Philippe Poirier, Professeur à l'Université de Luxembourg a traité la question "Parlement puissant, électeurs absents ?". Le sujet des "migrations et le Parlement européen" a été abordé par Antoni Monserrat, président du CLAE. Enfin, Nicolas Schmit, ministre délégué aux Affaires Etrangères et à l'Immigration a présenté "Le droit de vote dans le contexte de la citoyenneté". Après ces présentations, les participants ont eu l'occasion de donner leur point de vue sur les sujets présentés et d'exprimer leurs attentes vis-à-vis des prochaines élections européennes et de l'Europe en général.

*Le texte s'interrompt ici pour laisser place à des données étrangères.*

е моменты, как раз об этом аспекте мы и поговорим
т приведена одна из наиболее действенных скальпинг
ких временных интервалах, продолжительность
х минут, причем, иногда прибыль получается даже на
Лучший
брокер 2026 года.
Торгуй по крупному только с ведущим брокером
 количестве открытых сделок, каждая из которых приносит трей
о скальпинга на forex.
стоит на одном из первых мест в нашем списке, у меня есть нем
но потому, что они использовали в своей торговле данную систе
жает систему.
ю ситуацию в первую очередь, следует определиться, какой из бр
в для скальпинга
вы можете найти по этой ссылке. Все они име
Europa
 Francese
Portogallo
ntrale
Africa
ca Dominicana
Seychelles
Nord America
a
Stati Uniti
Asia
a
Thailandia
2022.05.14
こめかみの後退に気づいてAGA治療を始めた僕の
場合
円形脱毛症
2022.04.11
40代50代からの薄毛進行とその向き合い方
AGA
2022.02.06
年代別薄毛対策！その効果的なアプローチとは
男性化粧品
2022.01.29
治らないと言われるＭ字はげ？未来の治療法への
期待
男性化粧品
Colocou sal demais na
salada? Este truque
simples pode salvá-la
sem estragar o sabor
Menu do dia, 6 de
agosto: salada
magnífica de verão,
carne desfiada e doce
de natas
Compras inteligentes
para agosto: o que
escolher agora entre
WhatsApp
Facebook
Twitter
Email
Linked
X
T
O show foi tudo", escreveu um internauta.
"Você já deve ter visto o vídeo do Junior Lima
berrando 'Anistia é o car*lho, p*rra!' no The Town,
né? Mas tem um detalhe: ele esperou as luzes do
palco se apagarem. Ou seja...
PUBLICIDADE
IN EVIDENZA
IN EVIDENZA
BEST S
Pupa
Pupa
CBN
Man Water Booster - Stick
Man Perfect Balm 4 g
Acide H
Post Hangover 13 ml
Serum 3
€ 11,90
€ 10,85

Philippe Poirier a abordé les "questions assez difficiles" du pouvoir croissant du Parlement européen et de la participation des citoyens aux élections européennes. Pour ce faire, il a articulé son propos en cinq points : la structuration des pouvoirs du Parlement européen, la différenciation des pouvoirs des parlements nationaux et du Parlement européen, les partis politiques européens, la médiation politique européenne au Luxembourg et la participation des citoyens aux élections européennes au Luxembourg.
"La structuration des pouvoirs du Parlement européen a été graduelle", a expliqué Philippe Poirier, "et il a lutté pour acquérir ses pouvoirs depuis le début des années 1970 jusqu’à aujourd’hui. Il s’est attribué lui-même quelques pouvoirs qui n’ont été reconnus que progressivement dans les différents traités." Il a précisé qu’il y a toujours eu un déséquilibre entre d’un côté Commission et Conseil, et de l’autre côté le Parlement européen. "Le plus important pouvoir que le Parlement européen a obtenu est la codécision, qui constitue une avancée fondamentale dans l’exercice d’un parlement. Mais elle est insuffisante", a-t-il ajouté.
En comparant les parlements nationaux au Parlement européen, Philippe Poirier a constaté que les parlements nationaux ont accompagné le développement de la participation politique, ce qui n’est pas le cas pour le Parlement européen. "Le développement de ses pouvoirs est en effet historiquement disjoint de la création d’un espace public européen", a-t-il expliqué, "ce qui fait que nous ne pouvons pas comparer la situation du Parlement européen et des parlements nationaux. C’est un processus historique totalement différent dans la constitution des pouvoirs". Dans ce contexte, il a souligné que le Parlement européen n’est et ne sera pas une version d’un parlement national au niveau européen.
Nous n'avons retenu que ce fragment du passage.